(Collected data)
--------

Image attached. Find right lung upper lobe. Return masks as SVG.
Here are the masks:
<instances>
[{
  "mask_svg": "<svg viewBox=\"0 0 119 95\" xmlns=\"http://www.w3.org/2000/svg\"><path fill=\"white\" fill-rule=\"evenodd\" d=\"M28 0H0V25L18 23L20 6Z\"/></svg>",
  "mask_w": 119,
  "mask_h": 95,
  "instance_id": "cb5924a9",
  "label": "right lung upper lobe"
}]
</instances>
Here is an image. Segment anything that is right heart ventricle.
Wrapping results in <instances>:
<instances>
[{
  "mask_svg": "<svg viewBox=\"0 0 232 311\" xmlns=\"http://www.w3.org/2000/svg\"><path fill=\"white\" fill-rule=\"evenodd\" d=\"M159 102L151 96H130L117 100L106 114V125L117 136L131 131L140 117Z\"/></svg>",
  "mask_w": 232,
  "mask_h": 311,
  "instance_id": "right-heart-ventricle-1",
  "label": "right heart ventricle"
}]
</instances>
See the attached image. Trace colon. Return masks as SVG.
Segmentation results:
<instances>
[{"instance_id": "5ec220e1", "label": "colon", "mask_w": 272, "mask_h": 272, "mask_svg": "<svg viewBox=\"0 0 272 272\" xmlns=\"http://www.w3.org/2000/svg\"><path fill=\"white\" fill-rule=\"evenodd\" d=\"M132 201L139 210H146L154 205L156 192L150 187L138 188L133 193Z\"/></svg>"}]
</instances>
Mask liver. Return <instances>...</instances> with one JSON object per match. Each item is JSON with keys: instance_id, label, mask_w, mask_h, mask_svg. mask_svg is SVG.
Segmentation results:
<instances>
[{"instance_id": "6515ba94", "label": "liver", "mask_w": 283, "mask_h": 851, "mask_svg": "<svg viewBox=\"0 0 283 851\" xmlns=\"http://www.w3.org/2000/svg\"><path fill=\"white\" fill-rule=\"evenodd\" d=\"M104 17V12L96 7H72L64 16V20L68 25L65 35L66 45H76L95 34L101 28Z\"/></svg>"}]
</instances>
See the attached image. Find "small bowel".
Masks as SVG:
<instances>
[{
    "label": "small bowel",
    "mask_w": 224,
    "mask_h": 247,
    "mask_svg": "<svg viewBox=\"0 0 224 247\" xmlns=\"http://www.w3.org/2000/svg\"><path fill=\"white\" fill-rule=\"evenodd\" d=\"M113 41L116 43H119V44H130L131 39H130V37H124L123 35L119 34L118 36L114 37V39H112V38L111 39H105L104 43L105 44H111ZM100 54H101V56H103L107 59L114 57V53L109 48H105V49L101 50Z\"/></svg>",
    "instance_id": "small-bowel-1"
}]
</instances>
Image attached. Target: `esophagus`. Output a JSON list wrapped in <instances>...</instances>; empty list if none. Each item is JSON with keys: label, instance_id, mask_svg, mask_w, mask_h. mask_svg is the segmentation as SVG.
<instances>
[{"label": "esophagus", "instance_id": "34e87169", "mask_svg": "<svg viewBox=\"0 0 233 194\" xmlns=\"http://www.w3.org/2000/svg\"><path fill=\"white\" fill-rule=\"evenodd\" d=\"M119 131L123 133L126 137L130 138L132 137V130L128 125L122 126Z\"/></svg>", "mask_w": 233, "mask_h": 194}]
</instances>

--------

§ **Activity**: Every entry is to be repeated precisely as it stands.

§ **Your response**:
Image attached. Find right lung upper lobe. Return masks as SVG.
Here are the masks:
<instances>
[{
  "mask_svg": "<svg viewBox=\"0 0 119 95\" xmlns=\"http://www.w3.org/2000/svg\"><path fill=\"white\" fill-rule=\"evenodd\" d=\"M28 0H0V25L18 23L20 6Z\"/></svg>",
  "mask_w": 119,
  "mask_h": 95,
  "instance_id": "cb5924a9",
  "label": "right lung upper lobe"
}]
</instances>
Here is an image. Segment anything that is right heart ventricle.
Wrapping results in <instances>:
<instances>
[{
  "mask_svg": "<svg viewBox=\"0 0 232 311\" xmlns=\"http://www.w3.org/2000/svg\"><path fill=\"white\" fill-rule=\"evenodd\" d=\"M159 102L151 96H130L117 100L106 114V125L117 136L131 131L140 117Z\"/></svg>",
  "mask_w": 232,
  "mask_h": 311,
  "instance_id": "right-heart-ventricle-1",
  "label": "right heart ventricle"
}]
</instances>
See the attached image. Trace colon. Return masks as SVG.
Segmentation results:
<instances>
[{"instance_id": "5ec220e1", "label": "colon", "mask_w": 272, "mask_h": 272, "mask_svg": "<svg viewBox=\"0 0 272 272\" xmlns=\"http://www.w3.org/2000/svg\"><path fill=\"white\" fill-rule=\"evenodd\" d=\"M132 201L139 210H146L154 205L156 192L150 187L138 188L133 193Z\"/></svg>"}]
</instances>
Mask liver. Return <instances>...</instances> with one JSON object per match. Each item is JSON with keys: instance_id, label, mask_w, mask_h, mask_svg. mask_svg is SVG.
Segmentation results:
<instances>
[{"instance_id": "6515ba94", "label": "liver", "mask_w": 283, "mask_h": 851, "mask_svg": "<svg viewBox=\"0 0 283 851\" xmlns=\"http://www.w3.org/2000/svg\"><path fill=\"white\" fill-rule=\"evenodd\" d=\"M104 17V12L96 7H72L64 16V20L68 25L65 35L66 45H76L95 34L101 28Z\"/></svg>"}]
</instances>
See the attached image. Find "small bowel".
Masks as SVG:
<instances>
[{
    "label": "small bowel",
    "mask_w": 224,
    "mask_h": 247,
    "mask_svg": "<svg viewBox=\"0 0 224 247\" xmlns=\"http://www.w3.org/2000/svg\"><path fill=\"white\" fill-rule=\"evenodd\" d=\"M113 41L116 43H119V44H130L131 39H130V37H124L123 35L119 34L118 36L114 37V39H112V38L111 39H105L104 43L105 44H111ZM100 54H101V56H103L107 59L114 57V53L109 48H105V49L101 50Z\"/></svg>",
    "instance_id": "small-bowel-1"
}]
</instances>
Image attached. Target: `esophagus`. Output a JSON list wrapped in <instances>...</instances>; empty list if none. Each item is JSON with keys: label, instance_id, mask_svg, mask_w, mask_h. mask_svg is the segmentation as SVG.
<instances>
[{"label": "esophagus", "instance_id": "34e87169", "mask_svg": "<svg viewBox=\"0 0 233 194\" xmlns=\"http://www.w3.org/2000/svg\"><path fill=\"white\" fill-rule=\"evenodd\" d=\"M119 131L123 133L126 137L130 138L132 137V130L128 125L122 126Z\"/></svg>", "mask_w": 233, "mask_h": 194}]
</instances>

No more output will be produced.